PROBLEM REQUIREMENTS: The records below need copying. Match each line exactly.

Saved entries:
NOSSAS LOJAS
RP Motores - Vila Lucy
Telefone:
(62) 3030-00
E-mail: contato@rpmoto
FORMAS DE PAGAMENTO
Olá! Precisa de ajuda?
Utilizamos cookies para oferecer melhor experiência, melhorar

YOUR RESPONSE:
NOSSAS LOJAS
RP Motores - Vila Lucy
Telefone:
(62) 3030-00
E-mail: contato@rpmoto
FORMAS DE PAGAMENTO
Olá! Precisa de ajuda?
Utilizamos cookies para oferecer melhor experiência, melhorar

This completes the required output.